Но половина Большого театра были друзья, и Петр Ильич все время помнил это. И, может быть, сочиняя какие-нибудь пять заключительных тактов в последнем своем квартете или пишучи коротенький романс на нелепые слова Мея, он знал больше радости, чем от этих криков, хлопков и лавров. Когда в последний раз опустили занавес, оркестранты его почти вынесли за кулисы, после каждого действия он все больше слабел. Выстрелило шампанское, кто-то обнял его, — и не раз, и не два. «Модя!» — но Модя был далеко. Модю тоже чествовали, как брата. Юргенсон и Альбрехт вовремя подхватили Петра Ильича. В саночки! В Славянский базар! В огромном отдельном кабинете уже готов был ужин на несколько десятков человек, и опять застреляли пробки.
— Дорогого нашего — в серединочку!
— Дорогому нашему — многие лета!
— За дорогого нашего — осушим! Поцелуи. Крики. Еда. Красные лица. Опять надевание венка. Д'Альбер, европейская знаменитость, говорит от лица Европы… Поэт Гаев — ловко владеющий рифмой — лезет на стул:
Пой, гусляр наш славный,
Радуй многи лета!
И прими с улыбкой
Этот звук привета!
— Что все это значит? Подождите, дайте вникнуть…
— Петр Ильич, да ведь Вагнер перед тобой — тьфу! (Это кажется, Юргенсон.)
— Душа моя, голубчик! Да мы это самую Европу под ноготь возьмем с тобой…
Он отвечал, выпив чайный стакан коньяку; после каждого его слова поднимался вой, рев, стон… В общей суматохе он, наконец, дотянулся до брата.
— Модоша, поедем. А?
— Куда? Всего три часа.
Но прошло еще довольно много времени, прежде чем кончилось это веселье, прежде чем они выбрались на улицу, и по тихим снежным площадям понеслись на Мясницкую. И чего-то было жаль. Верно, самого себя. Далекое прошлое, какие-то швейцарские, флорентийские недели казались такими счастливыми, милыми, безмятежными. Себя, свое блаженство, свое прошлое любил он всю жизнь больше всего на свете.
— Скажи мне, правду скажи: хорошо было?
— Отлично было, превосходно!
— А, может быть, лучше не надо было?
— Ты это о чем?
— Нет, ничего, это я так…
Впрочем, он напрасно терзался: чествование, восторги, визг райка и ночной ужин относились к «Черевичкам» и к нему, как их автору: дирижерством его никто особенно не заинтересовался.
Они вышли из саней, вошли в дом, долго еще, раздеваясь и куря, говорили. И в шестом часу легли.
Утром Петру Ильичу подали телеграмму о внезапной смерти в Петербурге, на маскараде в Дворянском собрании, Тани Давыдовой, племянницы. Но день его был так загроможден консерваторским завтраком в его честь, обедом у Юргенсонов и концертом д'Альбера, что у него не было времени ни предаться слезам, ни даже задуматься над этой смертью.
Не было времени задуматься, расчувствоваться, всплакнуть… К чужим смертям, к чужим несчастьям он стал безучастным, на него временами наплывало безразличие к самым близким, жизнь гнала его мимо, с силой и быстротой, сначала ему непривычными, но постепенно он убедился, что только так и можно достичь славы, успеха, — а славы и успеха он теперь жаждал и становилось страшно при мысли, что он не успеет здесь вкусить одно из самых суетных, но и самых острых блаженств.

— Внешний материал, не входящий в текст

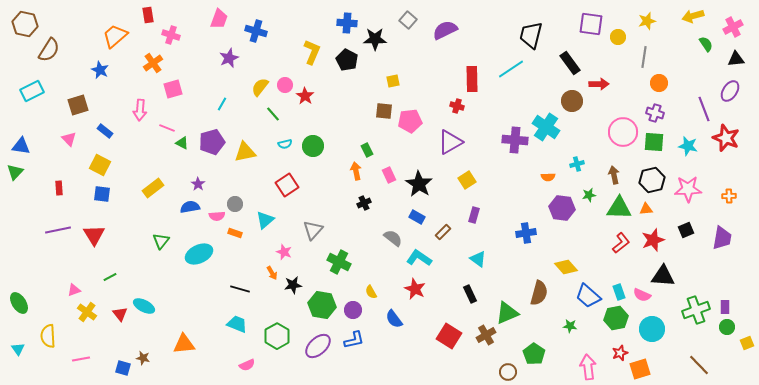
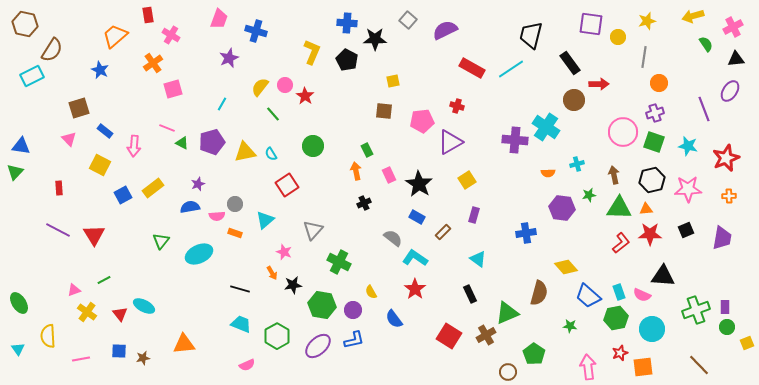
pink cross at (171, 35): rotated 12 degrees clockwise
brown semicircle at (49, 50): moved 3 px right
red rectangle at (472, 79): moved 11 px up; rotated 60 degrees counterclockwise
cyan rectangle at (32, 91): moved 15 px up
brown circle at (572, 101): moved 2 px right, 1 px up
brown square at (78, 105): moved 1 px right, 3 px down
pink arrow at (140, 110): moved 6 px left, 36 px down
purple cross at (655, 113): rotated 36 degrees counterclockwise
pink pentagon at (410, 121): moved 12 px right
red star at (726, 138): moved 20 px down; rotated 28 degrees clockwise
green square at (654, 142): rotated 15 degrees clockwise
cyan semicircle at (285, 144): moved 14 px left, 10 px down; rotated 72 degrees clockwise
orange semicircle at (548, 177): moved 4 px up
purple star at (198, 184): rotated 16 degrees clockwise
blue square at (102, 194): moved 21 px right, 1 px down; rotated 36 degrees counterclockwise
purple line at (58, 230): rotated 40 degrees clockwise
red star at (653, 240): moved 3 px left, 6 px up; rotated 20 degrees clockwise
cyan L-shape at (419, 258): moved 4 px left
green line at (110, 277): moved 6 px left, 3 px down
red star at (415, 289): rotated 10 degrees clockwise
cyan trapezoid at (237, 324): moved 4 px right
brown star at (143, 358): rotated 24 degrees counterclockwise
blue square at (123, 368): moved 4 px left, 17 px up; rotated 14 degrees counterclockwise
orange square at (640, 369): moved 3 px right, 2 px up; rotated 10 degrees clockwise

С племянницей Таней Давыдовой связала его несколько лет тому назад одна тайна. С концерта д'Альбера он ехал домой в раздумье, вспоминая случай, о котором, кроме братьев, не сказал в свое время никому… Д'Альбер был превосходен. Антон Рубинштейн взошел на эстраду, обнял его и поцеловал точь-в-точь, как когда-то Бетховен поцеловал Листа…
Чайковский думал о Тане.
Это мать, Александра Ильинична, сделала ее морфинисткой. Вокруг девушки, взбалмошной красавицы, вились женихи, а она то приближала к себе неугодного сердцу родителей, то отказывала самому блестящему из всех. По неизвестным причинам расстраивалась свадьба, сестры ее выходили замуж, она становилась все нервнее и больней.

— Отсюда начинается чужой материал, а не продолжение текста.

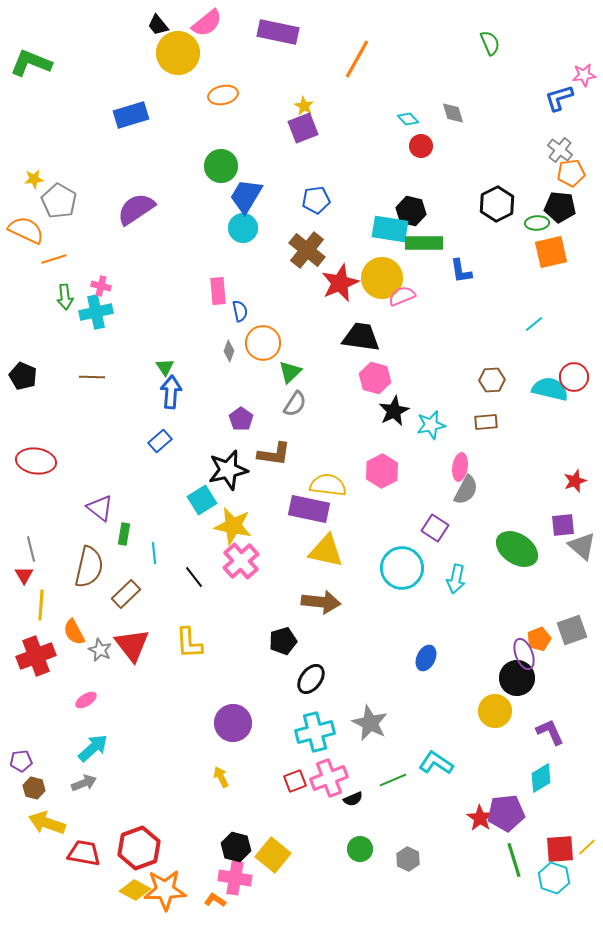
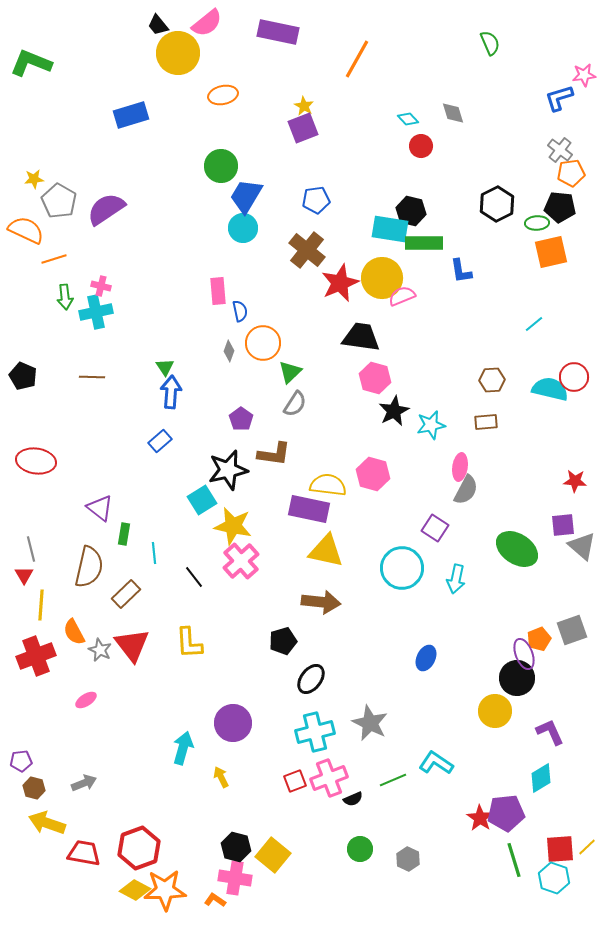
purple semicircle at (136, 209): moved 30 px left
pink hexagon at (382, 471): moved 9 px left, 3 px down; rotated 16 degrees counterclockwise
red star at (575, 481): rotated 25 degrees clockwise
cyan arrow at (93, 748): moved 90 px right; rotated 32 degrees counterclockwise
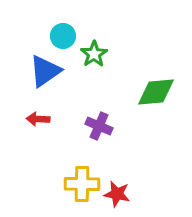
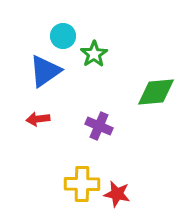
red arrow: rotated 10 degrees counterclockwise
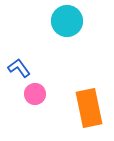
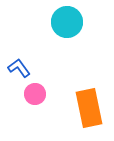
cyan circle: moved 1 px down
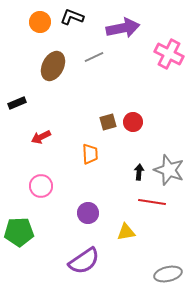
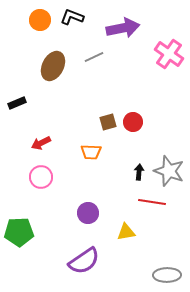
orange circle: moved 2 px up
pink cross: rotated 8 degrees clockwise
red arrow: moved 6 px down
orange trapezoid: moved 1 px right, 2 px up; rotated 95 degrees clockwise
gray star: moved 1 px down
pink circle: moved 9 px up
gray ellipse: moved 1 px left, 1 px down; rotated 12 degrees clockwise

И однажды она призналась — дяде Пете и больше никому: она ожидала ребенка.
Теперь она умерла на маскараде, прошло пять лет с тех пор. Никто не узнал настоящей причины ее поездки в Париж — ни мать, ни отец. Чайковский увез ее, будто бы лечить у Шарко, на самом деле в частной лечебнице, в Пасси, она родила сына. Через полгода она вернулась в Каменку. Мальчик был отдан Чайковским во французское семейство, в предместье Парижа, на воспитание.

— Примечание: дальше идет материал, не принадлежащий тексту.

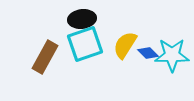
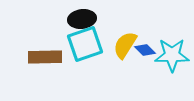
blue diamond: moved 3 px left, 3 px up
brown rectangle: rotated 60 degrees clockwise
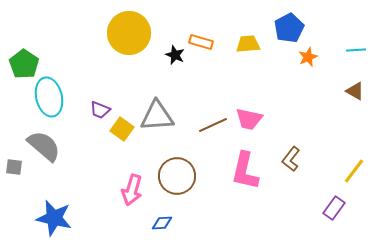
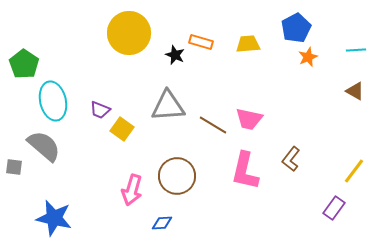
blue pentagon: moved 7 px right
cyan ellipse: moved 4 px right, 4 px down
gray triangle: moved 11 px right, 10 px up
brown line: rotated 56 degrees clockwise
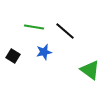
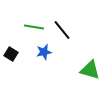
black line: moved 3 px left, 1 px up; rotated 10 degrees clockwise
black square: moved 2 px left, 2 px up
green triangle: rotated 20 degrees counterclockwise
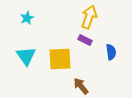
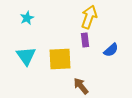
purple rectangle: rotated 56 degrees clockwise
blue semicircle: moved 2 px up; rotated 56 degrees clockwise
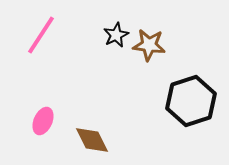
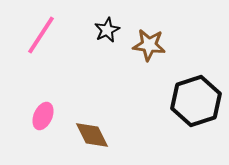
black star: moved 9 px left, 5 px up
black hexagon: moved 5 px right
pink ellipse: moved 5 px up
brown diamond: moved 5 px up
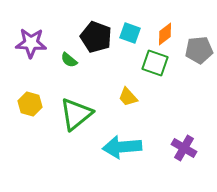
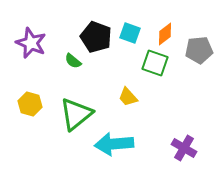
purple star: rotated 20 degrees clockwise
green semicircle: moved 4 px right, 1 px down
cyan arrow: moved 8 px left, 3 px up
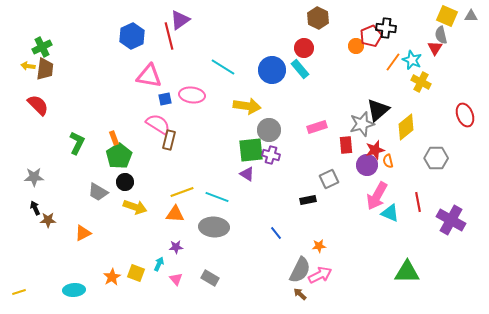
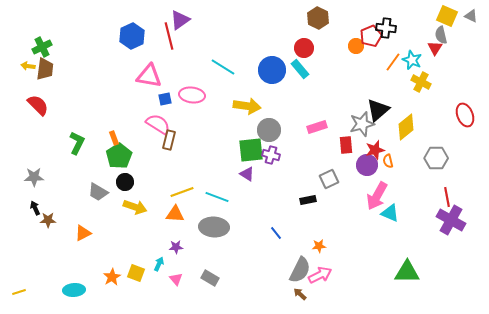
gray triangle at (471, 16): rotated 24 degrees clockwise
red line at (418, 202): moved 29 px right, 5 px up
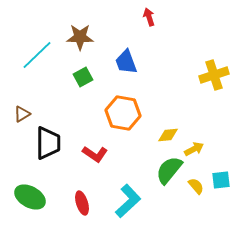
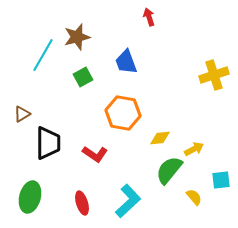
brown star: moved 3 px left; rotated 16 degrees counterclockwise
cyan line: moved 6 px right; rotated 16 degrees counterclockwise
yellow diamond: moved 8 px left, 3 px down
yellow semicircle: moved 2 px left, 11 px down
green ellipse: rotated 76 degrees clockwise
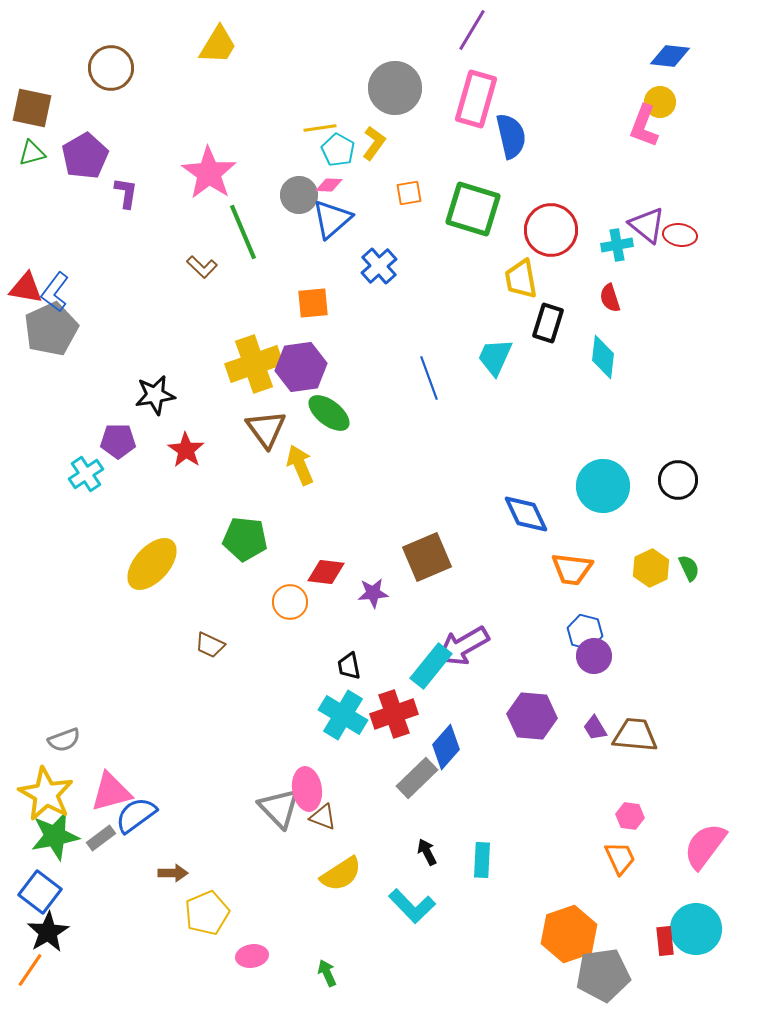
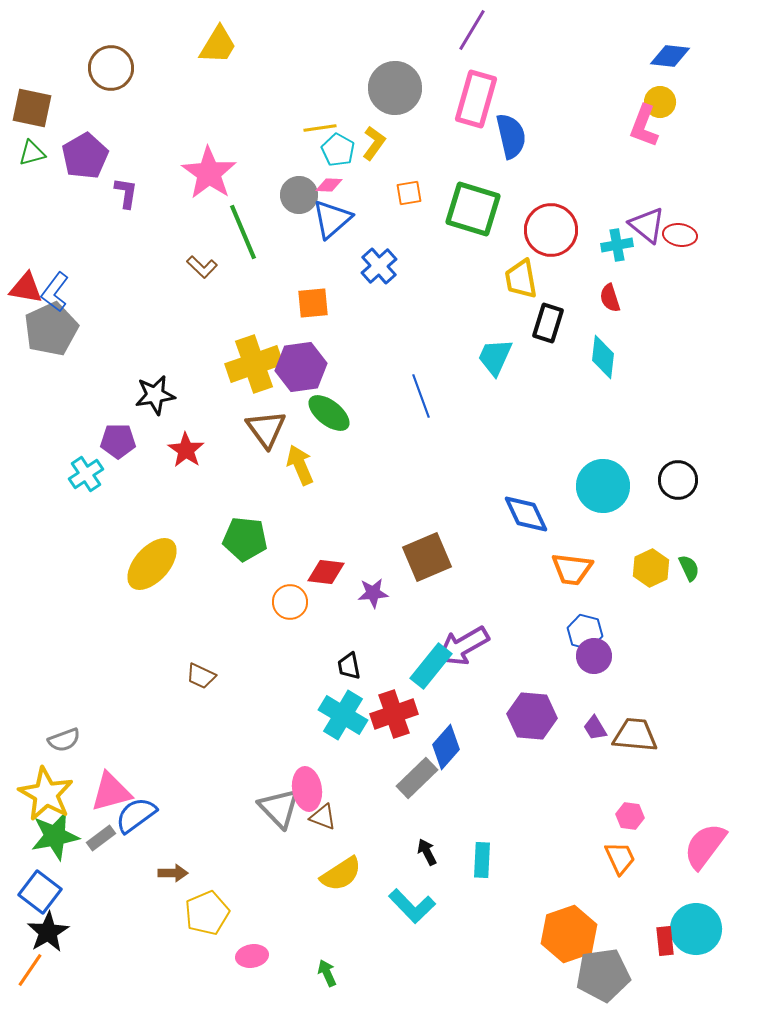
blue line at (429, 378): moved 8 px left, 18 px down
brown trapezoid at (210, 645): moved 9 px left, 31 px down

Прошло четыре года, Петр Ильич вернулся за мальчиком: его старший брат Николай, когда-то предмет его детской зависти, теперь женатый, ставший инженером, согласился усыновить Таниного ребенка. Детей своих у него не было.
Это было год тому назад. Между визитами к Сен-Сансу, Гуно, деловыми встречами с парижским издателем мосье Макаром Чайковский несколько раз ездил из Парижа в Кремлен-Бисетр. Там рос Жоржик, не понимавший ни слова по-русски, называвший мамой и папой приютивших его людей. Жена Николая Ильича приехала вслед за Чайковским в Париж. Она спешно выправила мальчику паспорт, метрику, даны были деньги льстивой кормилице… Жоржика, резвого, картавого, ласкового, нагруженного подарками, вывезли в Петербург.
Это было год назад. Сходство его с матерью было поразительно. Александре Ильиничне и Льву Васильевичу пришлось рассказать длинную историю о найденыше, о случае, так осчастливившем Николая… Боялись, что сходство Жоржика выдаст все, боялись за радость Тани (жившей в то время уже в Петербурге) при встрече с ним…
Все обошлось. Жоржик научился русскому языку, русским молитвам. Он забыл Кремлен-Бисетр и больше всех любил Петра Ильича, баловавшего его сладостями и игрушками. С Таней, умершей вчера на маскараде, Чайковского связывала странная тайна. Но сейчас не было времени думать об этой смерти.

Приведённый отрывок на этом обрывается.